Thus, it’s pretty apparent that the business model of most energy players, by nature, is exposed to extreme volatility in commodity prices. Energy companies with robust balance sheets will be better positioned to navigate these uncertainties.
Hence, it would be wise for investors to keep an eye on promising stocks like Exxon Mobil Corporation (XOM - Free Report) , ConocoPhillips (COP - Free Report) and Diamondback Energy, Inc. (FANG - Free Report) . All the stocks carry a Zacks Rank #3 (Hold) and have significantly lower debt exposure than the composite stocks belonging to the respective industries.
ExxonMobil has a strong balance sheet, hence it can withstand adverse business environments. The integrated energy player has a total debt-to-capitalization of 16.4%. Thus, compared to the 24% debt-to-capitalization of composite stocks belonging to the Zacks Oil & Gas Integrated International industry, ExxonMobil is better off.
In fact, the energy giant has been consistently witnessing a lower debt-to-capitalization ratio than the industry over the past three years.
ConocoPhillips has achieved a promising production outlook by leveraging its extensive drilling inventory and diversified upstream assets.

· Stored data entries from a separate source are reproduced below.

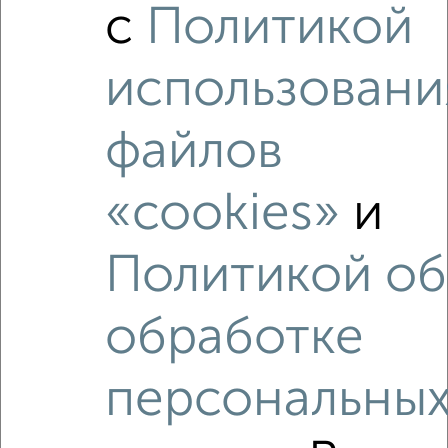
с
Политикой
1-к квартира, вторичка, 38м², 17/22 этаж
₽
₽
6 492 000
170 400
за м²
Агентство, 05.08.2026
использовани
файлов
«cookies»
и
‹
›
Политикой об
2
/2
3-к квартира, вторичка, 60м², 3/5 этаж
обработке
₽
₽
3 850 000
64 200
за м²
Кировский район, мкр. Развилка, 64-й Армии 137
Агентство, 30.07.2026
персональны
Как купить квартиру, в новостройке, в брежневке в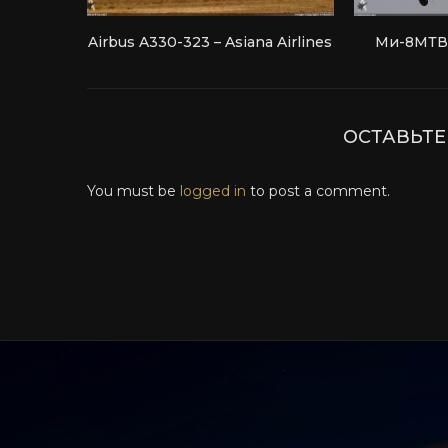
Airbus A330-323 – Asiana Airlines
Ми-8МТВ-
ОСТАВЬТ
You must be
logged in
to post a comment.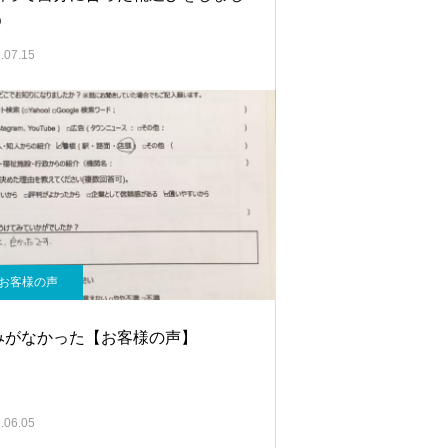
う
.07.15
お客様の声
みがなかった【お客様の声】
.06.05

Compared to composite stocks belonging to the industry, the leading upstream energy company has considerably lower exposure to debt capital. This reflects that the company is better positioned to rely on its strong balance sheet to withstand any adverse business scenario.

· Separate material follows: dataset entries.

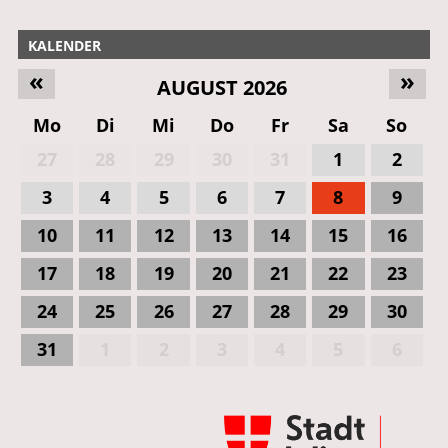
KALENDER
«
»
AUGUST 2026
Mo
Di
Mi
Do
Fr
Sa
So
27
28
29
30
31
1
2
3
4
5
6
7
8
9
10
11
12
13
14
15
16
17
18
19
20
21
22
23
24
25
26
27
28
29
30
31
1
2
3
4
5
6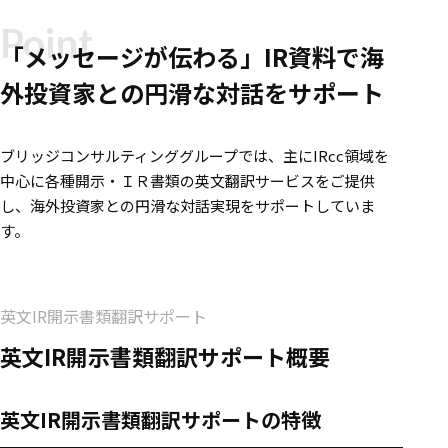
Point
「メッセージが伝わる」IR資料で海
外投資家との円滑な対話をサポート
ブリッジコンサルティンググループでは、主にIRcc領域を
中心に各種開示・ＩＲ書類の英文翻訳サービスをご提供
し、海外投資家との円滑な対話実現をサポートしていま
す。
英文IR開示書類翻訳サポート
英文IR開示書類翻訳サポート概要
英文IR開示書類翻訳サポートの特徴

Diamondback Energy, a leading pure-play Permian operator, has reported ongoing enhancements in the average productivity per well in the Midland Basin. The exploration and production company is likely to continue witnessing increased production volumes. FANG also has an investment-grade balance sheet and a lower debt-to-capitalization ratio than the composite stocks belonging to the industry over the past years.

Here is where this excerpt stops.